Senja itu ....
Saat didengar gemericik air yang digunakan si bidadari mandi, Prasojo meminta ikut masuk karena ia tak tahan hendak buang air kecil. Saat itulah netra Prasojo menikmati pemandangan luar biasa indah. Si jelita yang sepuluh tahun lalu masih digendong dan disuapi tatkala sakit, kini telah bermetamorfosis secara sempurna, menjelma menjadi bidadari dengan pesona luar biasa. Ternyata sang putri berubah menjadi gadis dengan raga luar biasa sempurna.
Seandainya putik, ia sudah matang dan siap untuk diserbuki.

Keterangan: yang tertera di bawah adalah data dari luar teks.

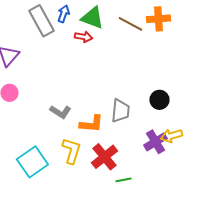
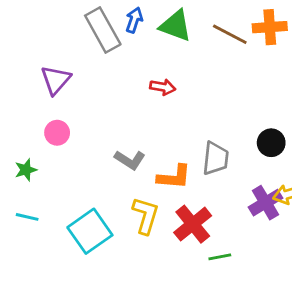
red arrow: (83, 37) -> (163, 87), moved

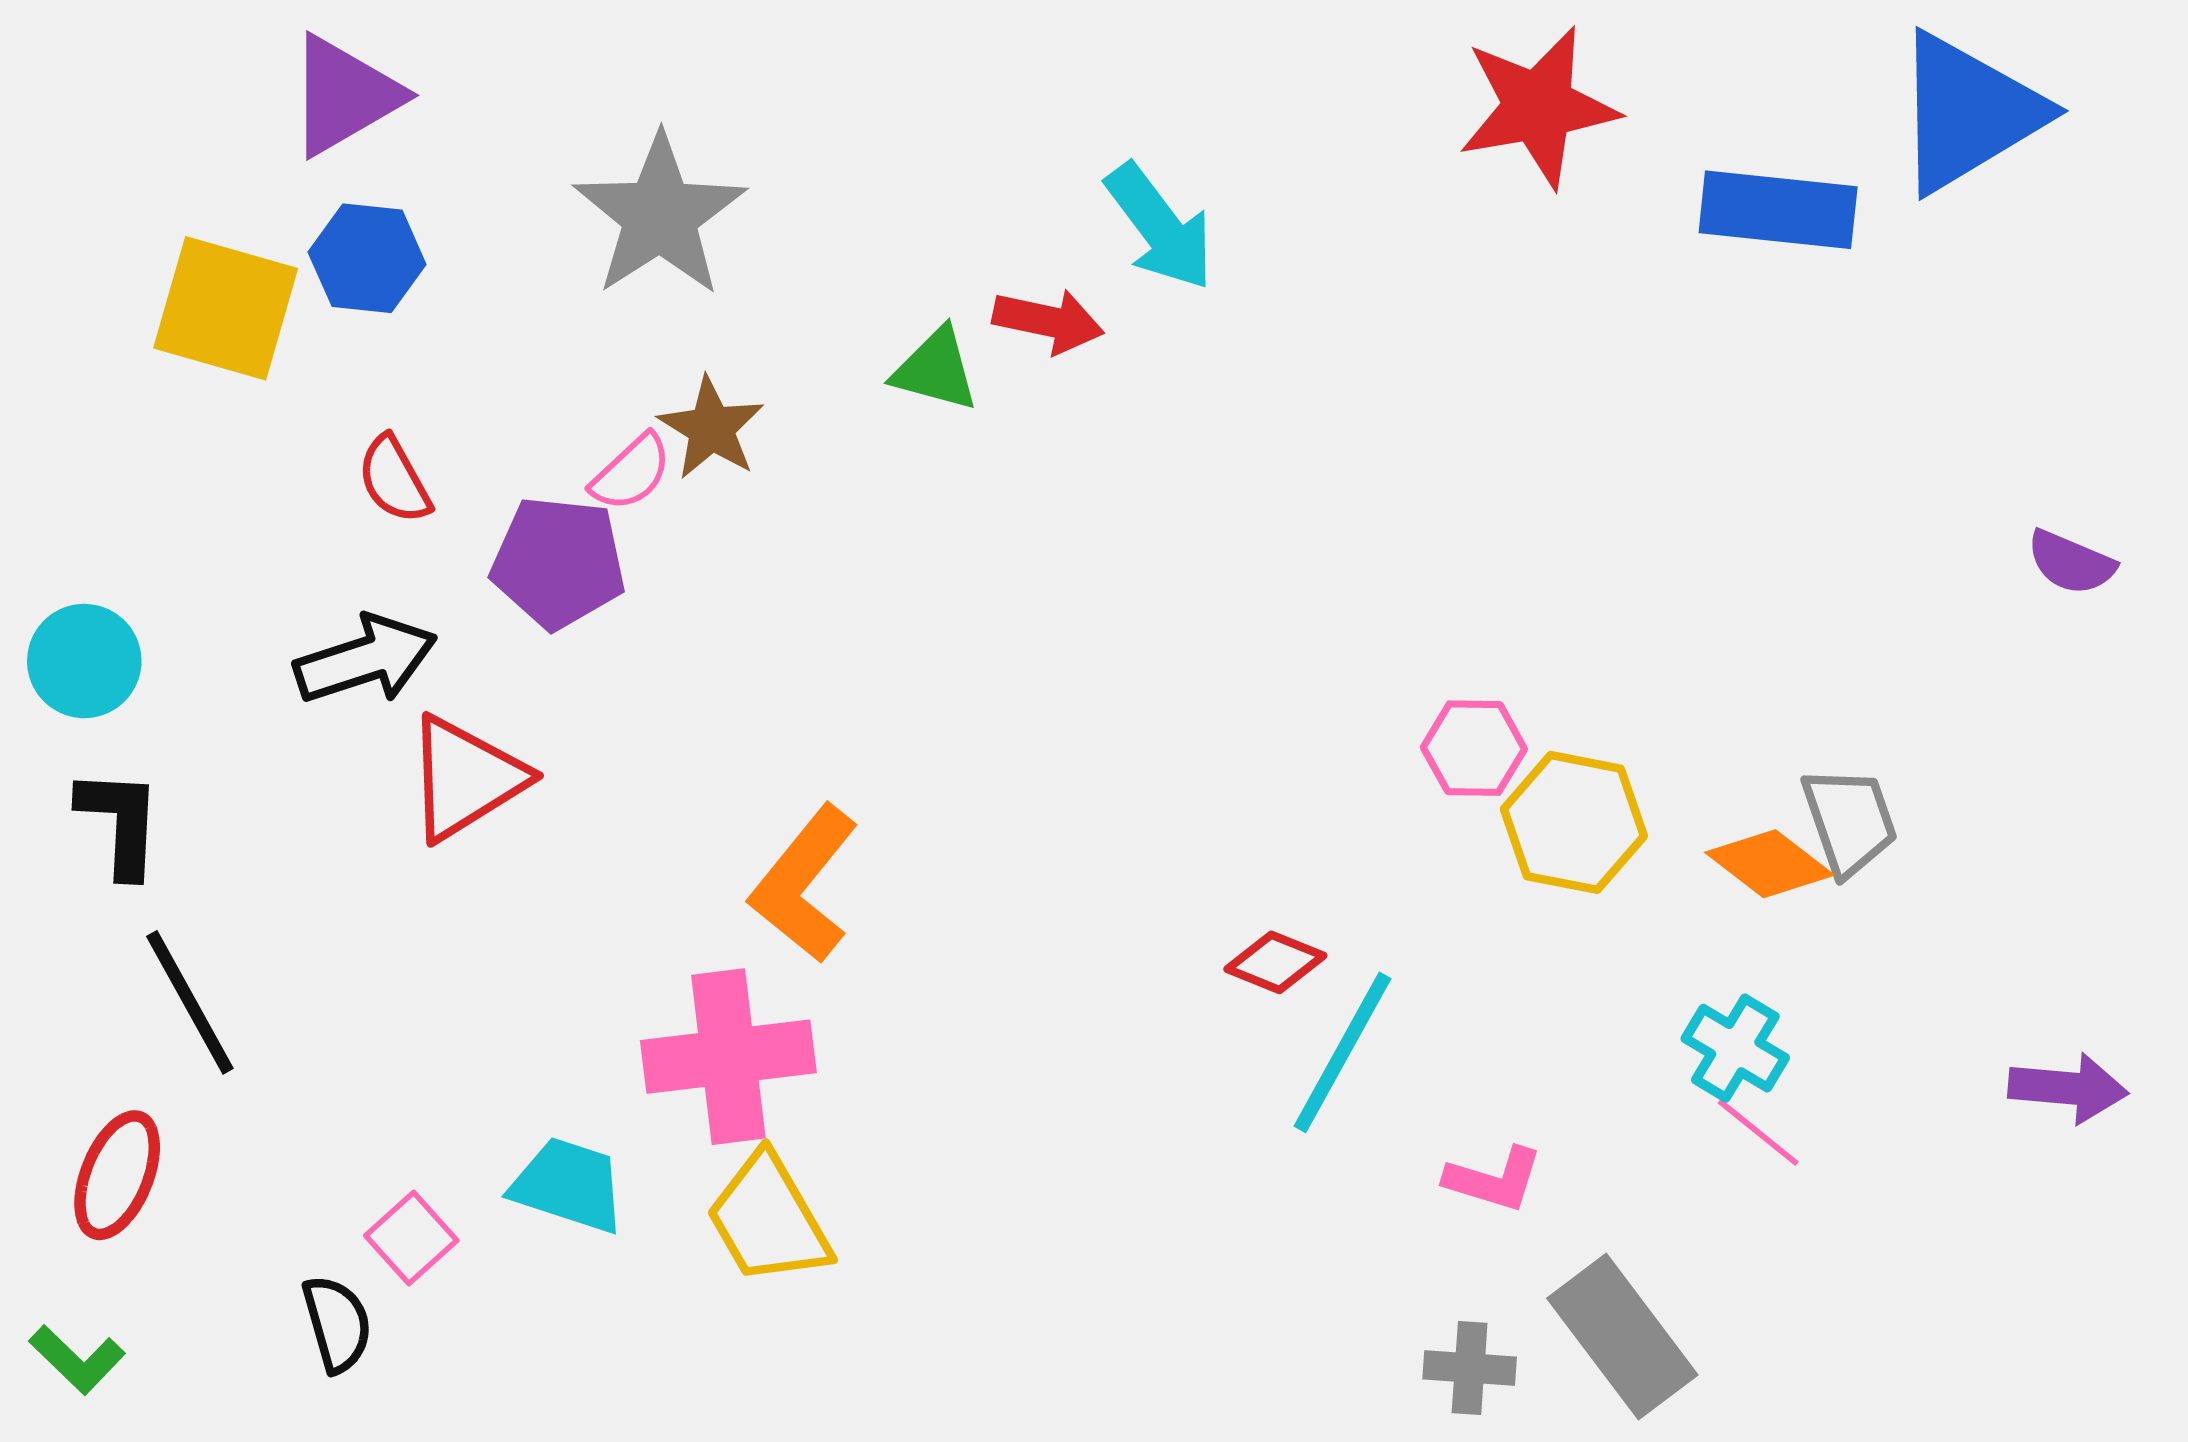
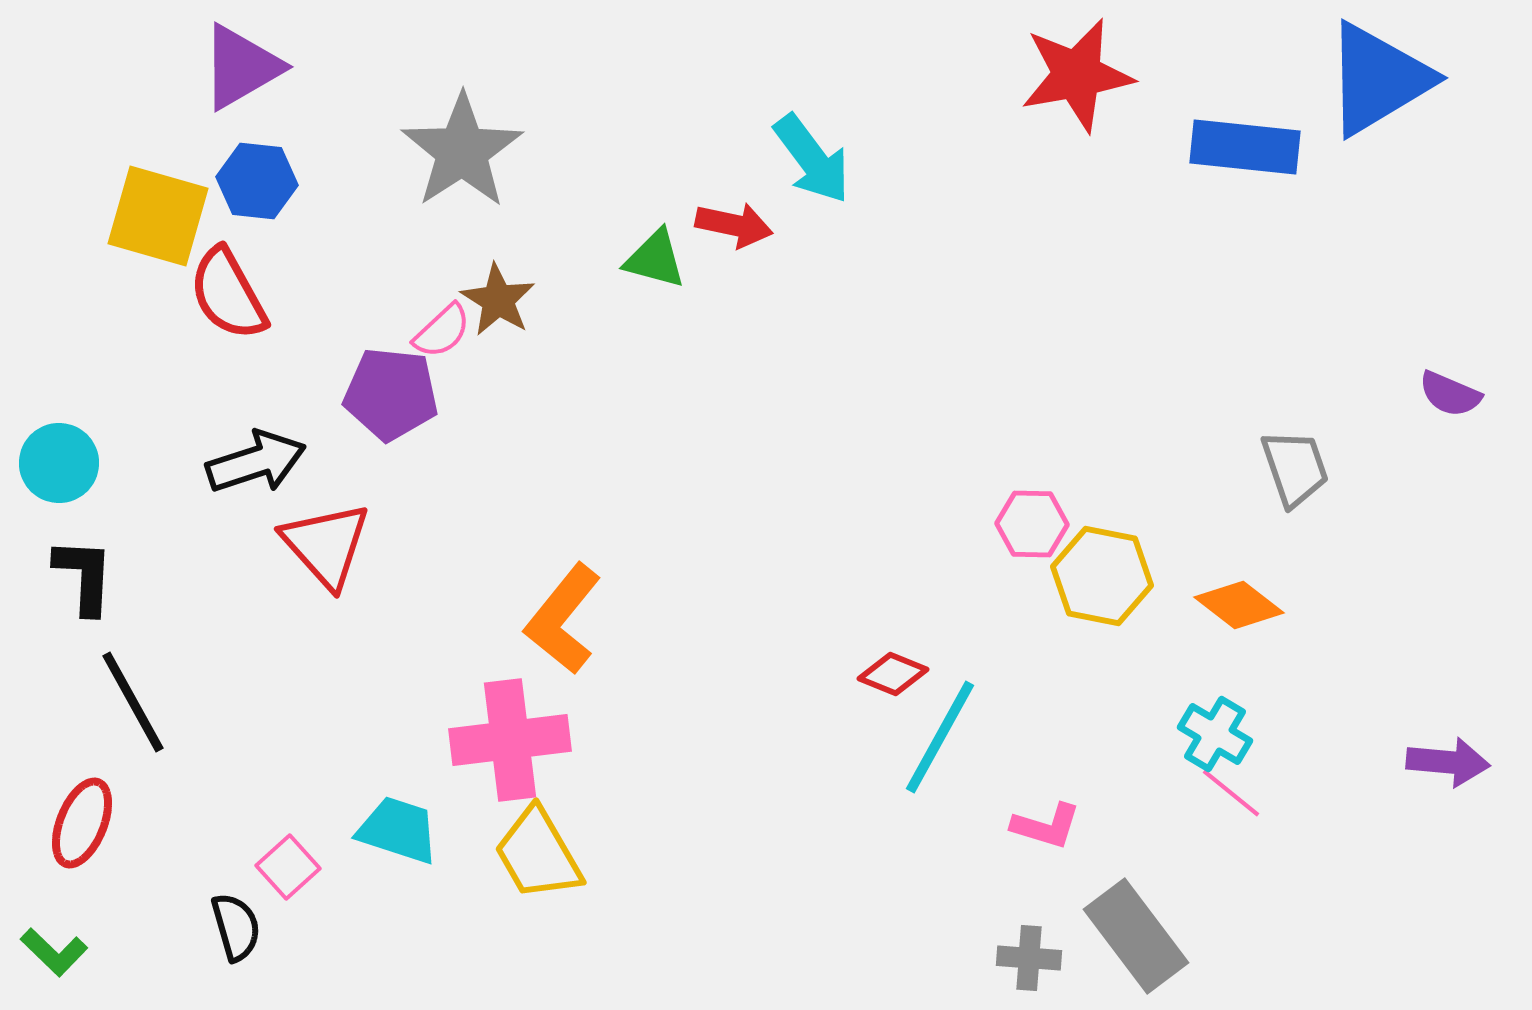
red semicircle: (394, 480) -> (228, 294), moved, size x1.5
red triangle: (466, 778) -> (326, 545), turned -40
gray trapezoid: (1850, 821) -> (1295, 468), moved

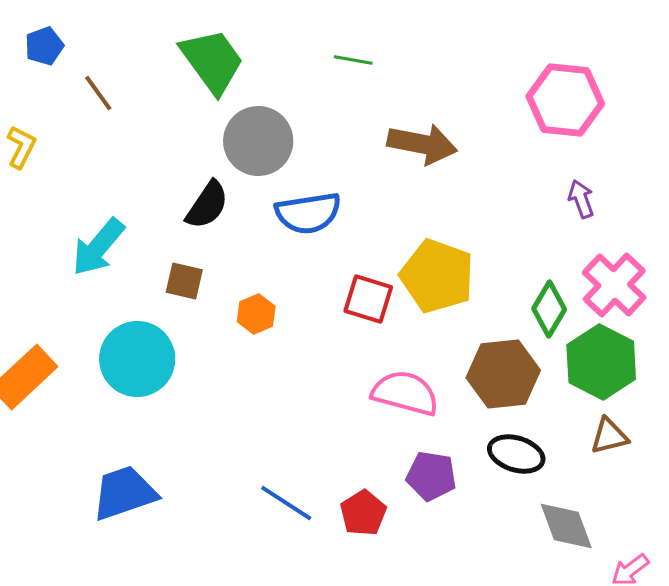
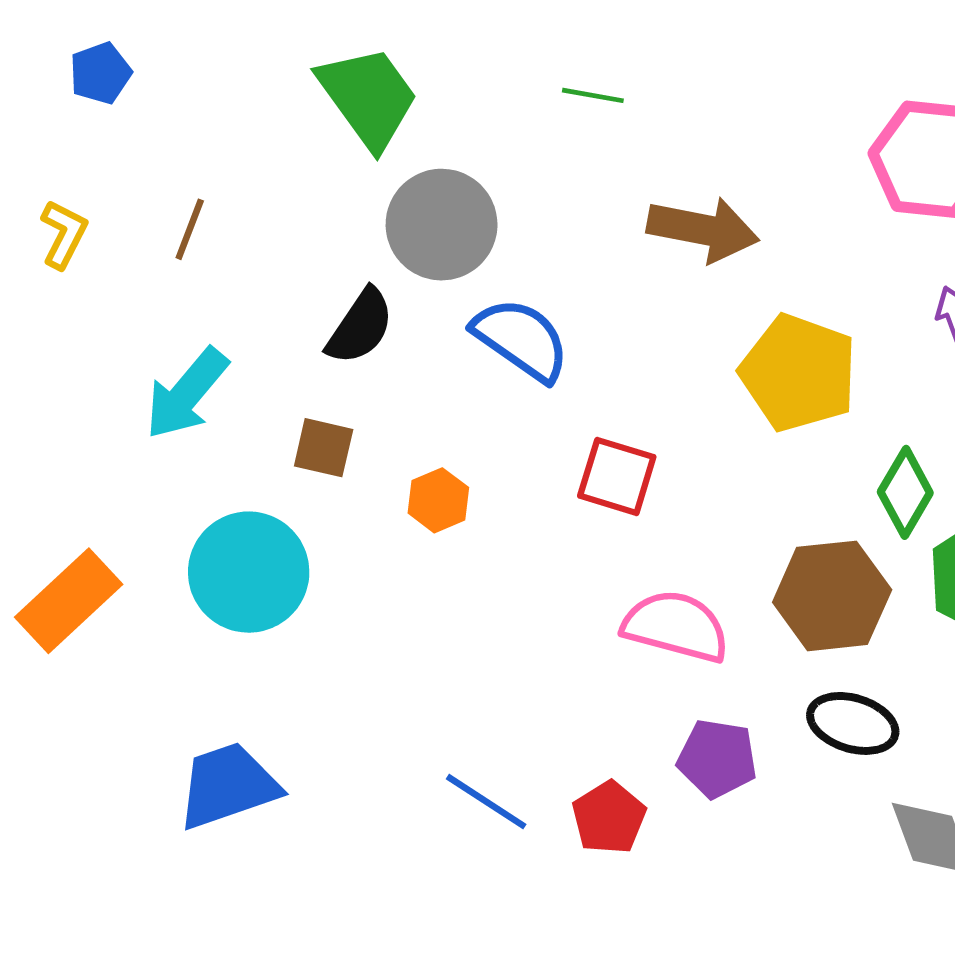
brown line: (98, 93) -> (190, 229), moved, turned 57
blue semicircle: (308, 213) -> (521, 339), turned -136
yellow pentagon: (437, 276) -> (799, 373), moved

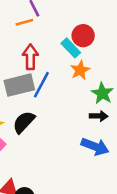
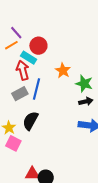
red circle: (83, 36) -> (38, 46), moved
cyan rectangle: (71, 48) -> (29, 58), moved
gray rectangle: (19, 85) -> (20, 94), size x0.7

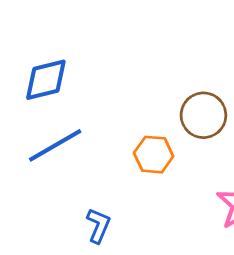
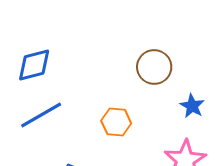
brown circle: (203, 115) -> (154, 67), moved

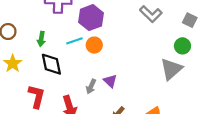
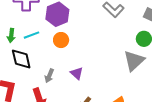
cyan line: (74, 41) -> (31, 35), moved
gray arrow: (91, 87) -> (49, 76), moved

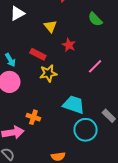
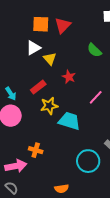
white triangle: (17, 13) -> (33, 48), moved
red rectangle: (38, 54) -> (38, 87), turned -63
cyan trapezoid: (74, 105) -> (69, 121), moved

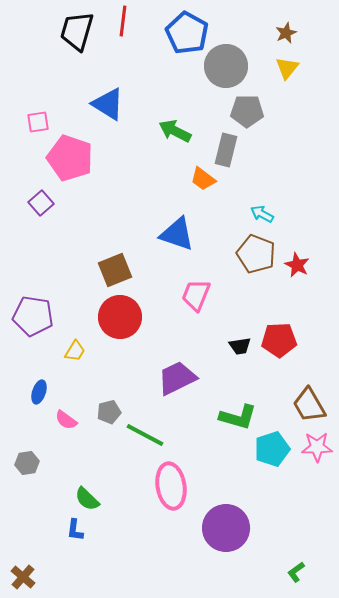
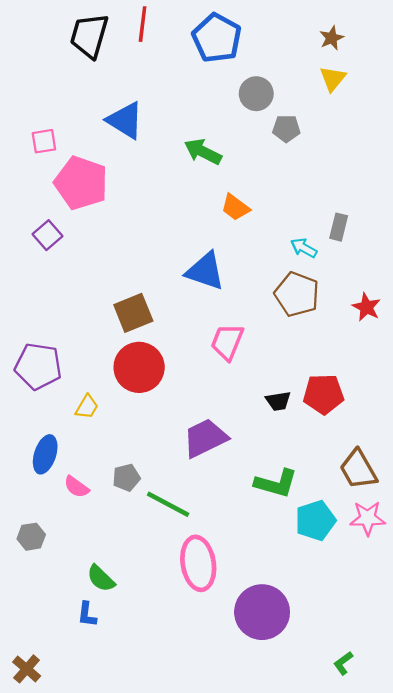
gray circle: (226, 66) -> (256, 94), moved, size x0.7
gray pentagon: (247, 111) -> (286, 128), size x0.7
gray rectangle: (226, 150) -> (339, 227), moved, size x0.7
red star: (297, 265) -> (366, 307), moved
blue ellipse: (39, 392) -> (45, 454), size x1.4

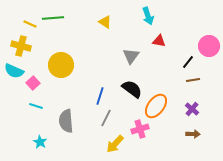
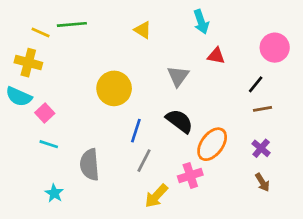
pink circle: (209, 46) -> (275, 48), moved
yellow circle: (61, 65) -> (114, 88), moved
brown arrow: (193, 134) -> (262, 182), turned 56

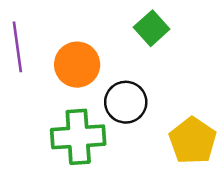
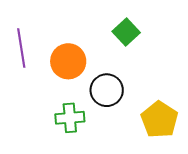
green cross: (78, 137) -> (70, 118), size x0.7

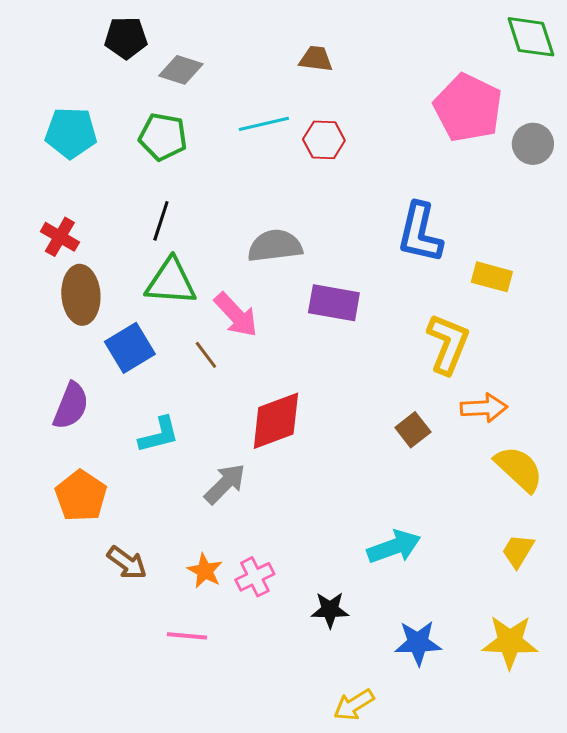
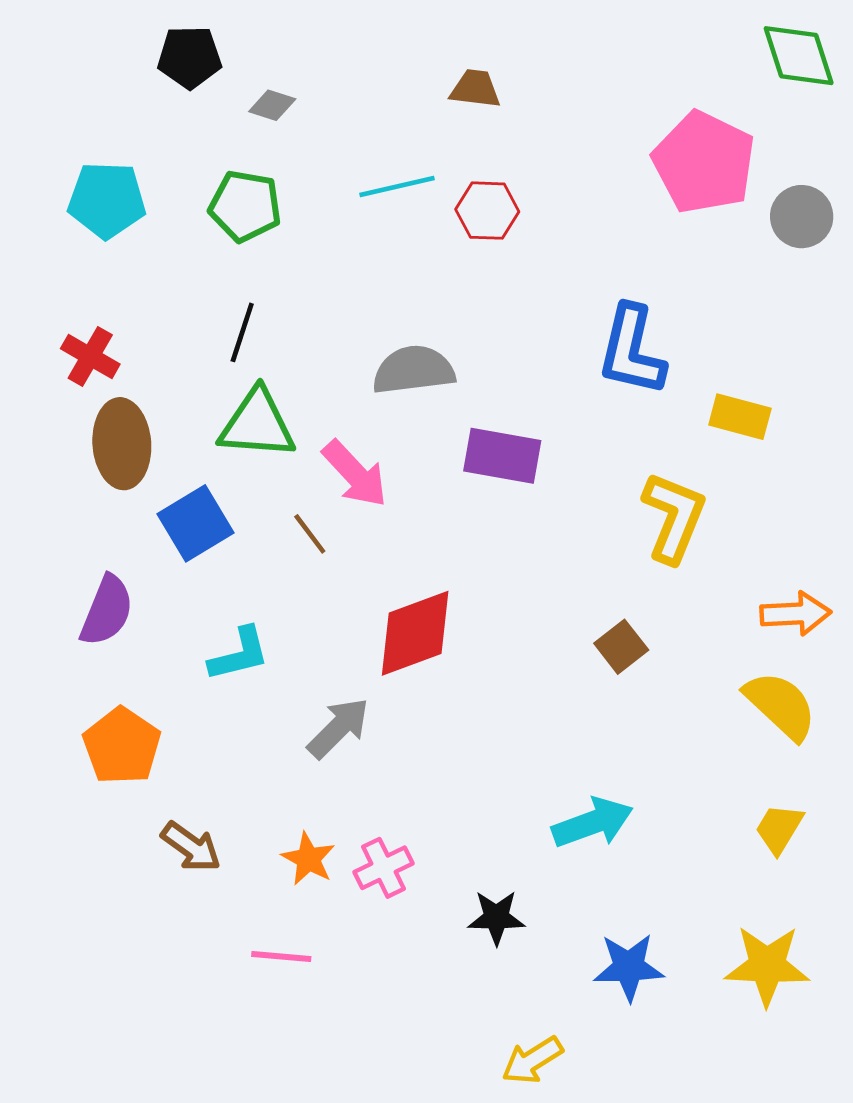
gray diamond: (181, 70) -> (272, 105), size x0.7
orange arrow: (484, 408) -> (796, 614), moved

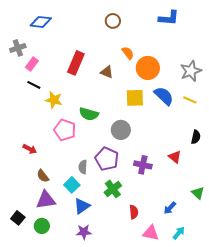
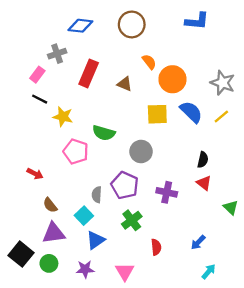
brown circle: (113, 21) -> (132, 24), size x1.5
blue diamond: (41, 22) -> (80, 26), moved
gray cross: (18, 48) -> (57, 54), moved
gray star: (191, 71) -> (223, 83), turned -30
yellow line: (190, 100) -> (221, 117), turned -64
black semicircle: (196, 137) -> (203, 160), moved
green triangle: (198, 193) -> (231, 207), moved
black square: (18, 218) -> (21, 254), size x1.5
purple star: (84, 232) -> (85, 269), moved
pink triangle: (151, 233) -> (125, 272), moved, turned 48

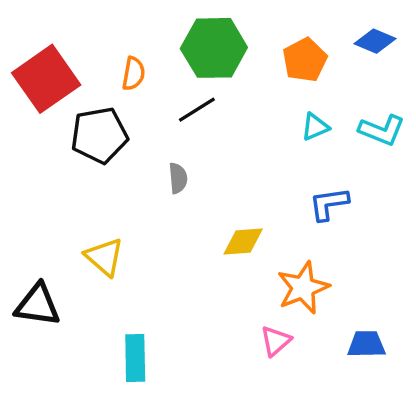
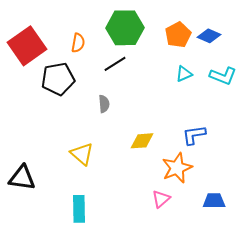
blue diamond: (375, 41) -> (209, 36), moved
blue L-shape: (329, 204) -> (194, 135), moved
yellow triangle: (104, 257) -> (82, 154), moved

Si bidadari bagai kuncup teratai yang baru merekah dengan indah, mengapung di kolam bernama bath up dengan aroma cendana. Harum semerbak pun menguar menenangkan jiwa, tetapi sanggup menendang pintu asmaraloka.
Hati siapa yang tidak terpikat oleh pemandangan indah itu? Prasojo pun tidak kuasa menahan diri untuk tetap mempertahankan posisi sebagai ayah angkat. Ia justru lebih mendengar suara hati yang ingin memperlakukan si gadis sebagai seseorang yang layak menerima cinta kasih. Ya, tidak kuat lagi ia menahan gelegak membongkah yang sudah sampai ubun-ubun. Apalagi beberapa bulan terakhir sang istri seolah kurang peduli, tiada memperhatikan kebutuhan biologis yang satu itu.
Ia tidak melihat sebagai gadis kecil yang siap diamankan dan diberi pengamanan, tetapi justru sebagai wanita matang menantang birahi. Senyum manis malu-malu itu telah memikat hati. Menggerogoti kesabaran dan kesadaran. Merenggut manis naluri badani memanggil-manggil untuk segera berseraga.
Tatap netra redup yang lembut sayu itu seolah magnet agar makin dekat dan mendekat. Ia pun ingin melekat pada magnet alam itu. Bukankah rekah senyum di bibir ranum nan elok dan malu-malu bak undangan pula? Lalu redup sayu tatap lembut merupakan pesona panggilan alam? Siapa akan tahan menghadapi aura itu?
Setelah membuka pintu kamar mandi, menikmati pikat netra, ia keluar sebentar. Dibebaskanlah diri dari segala yang mengikat. Perlahan kembali ia memasuki area tempat sang primadona belum menyelesaikan aktivitas.
Melihat sang ayah masuk tanpa mengenakan penutup, sontak sang putri kaget. Namun, ketika pria gagah itu mengatakan bahwa ia pun merasa gerah dan ingin mandi, sang bidadari menunduk sambil tersenyum maklum. Semburat merah membuncah merona di pipi putih berhias busa sabun mandi.
"Kan dulu Papa biasa memandikanmu, masih ingat?" raut si jelita tersipu pula.
" Mmm ... nggak pernah lihat Papa begitu ...," lirihnya gemetar sambil menunduk.
"Kenapa, emang ... ?! 'Kan harus begini?" alasan lugas sang ayah.
"I-iya ...!" sahut si putri angkat dengan muka merona.